校舎に閉じ込められている「赤い人」には届かないかもしれないけど、もしも美紀の「呪い」が解けて美子が解放されたら……いつかここに来るんじゃないかと思ったから。
私がやる事は終わった。
美子の遺体が突然起き上がって、私達に襲いかかる……なんて考えもしたけど、そんな事はまったくなくて。
それどころか、不思議な安らぎさえ感じていた。
「これで本当に『赤い人』の『呪い』が解けると思ってるの? 私は……そうは思えないけど」
蓋を閉じて、掘り返した土をその上に戻して、遥が呟いた。
「これだけで解けるなんて思ってないよ。
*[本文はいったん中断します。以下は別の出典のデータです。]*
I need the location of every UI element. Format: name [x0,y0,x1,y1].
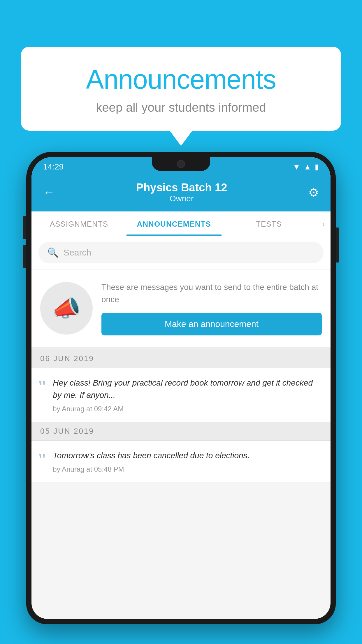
status-icons: ▼ ▲ ▮ [293,162,319,172]
announcement-content-1: Hey class! Bring your practical record b… [53,377,322,413]
phone-screen: 14:29 ▼ ▲ ▮ ← Physics Batch 12 Owner ⚙ A… [31,157,331,619]
header-title: Physics Batch 12 [55,181,308,194]
announcement-meta-1: by Anurag at 09:42 AM [53,405,322,413]
tab-assignments[interactable]: ASSIGNMENTS [31,211,126,236]
speech-bubble: Announcements keep all your students inf… [21,47,341,131]
date-separator-2: 05 JUN 2019 [31,422,331,441]
battery-icon: ▮ [315,162,319,172]
header-center: Physics Batch 12 Owner [55,181,308,203]
megaphone-icon: 📣 [52,295,81,322]
search-container: 🔍 Search [31,236,331,270]
megaphone-icon-circle: 📣 [40,282,93,335]
announcement-item-1: " Hey class! Bring your practical record… [31,368,331,422]
signal-icon: ▲ [304,162,311,172]
promo-section: 📣 These are messages you want to send to… [31,270,331,349]
tab-tests[interactable]: TESTS [222,211,317,236]
bubble-title: Announcements [38,64,324,95]
power-button[interactable] [336,228,339,262]
search-icon: 🔍 [47,247,59,258]
date-separator-1: 06 JUN 2019 [31,349,331,368]
app-header: ← Physics Batch 12 Owner ⚙ [31,174,331,211]
promo-description: These are messages you want to send to t… [101,281,322,306]
speech-bubble-container: Announcements keep all your students inf… [21,47,341,131]
promo-content: These are messages you want to send to t… [101,281,322,335]
volume-down-button[interactable] [23,245,26,268]
tab-more-icon[interactable]: › [316,211,331,236]
header-subtitle: Owner [55,194,308,203]
phone-notch [152,157,210,171]
announcement-text-2: Tomorrow's class has been cancelled due … [53,449,322,462]
announcement-text-1: Hey class! Bring your practical record b… [53,377,322,401]
wifi-icon: ▼ [293,162,301,172]
announcement-item-2: " Tomorrow's class has been cancelled du… [31,441,331,482]
tab-bar: ASSIGNMENTS ANNOUNCEMENTS TESTS › [31,211,331,236]
tab-announcements[interactable]: ANNOUNCEMENTS [126,211,222,236]
quote-icon-2: " [37,451,47,468]
phone-camera [177,160,185,168]
search-bar[interactable]: 🔍 Search [38,242,324,263]
back-button[interactable]: ← [43,186,55,199]
announcement-content-2: Tomorrow's class has been cancelled due … [53,449,322,473]
announcement-meta-2: by Anurag at 05:48 PM [53,465,322,473]
make-announcement-button[interactable]: Make an announcement [101,313,322,335]
phone-outer: 14:29 ▼ ▲ ▮ ← Physics Batch 12 Owner ⚙ A… [26,152,336,624]
status-time: 14:29 [43,162,64,172]
search-placeholder: Search [64,248,91,258]
bubble-subtitle: keep all your students informed [38,101,324,115]
settings-icon[interactable]: ⚙ [308,186,319,199]
quote-icon-1: " [37,378,47,396]
phone-mockup: 14:29 ▼ ▲ ▮ ← Physics Batch 12 Owner ⚙ A… [26,152,336,644]
volume-up-button[interactable] [23,216,26,239]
『赤い人』は学校にいるんだし」
もしも次にここに来るなら、その時は間違いなく「赤い人」の「呪い」を解く時だ。
土はふんわりと被せておいたし、周りの地面よりもくぼんでいる。
掘り返しやすいように。
「そうね……だけど、もう一度来いって言われても、私は来ないからね。怖いわけじゃないけど……何か悲しいから」
そう言った遥の気持ちはわからなくもないかな。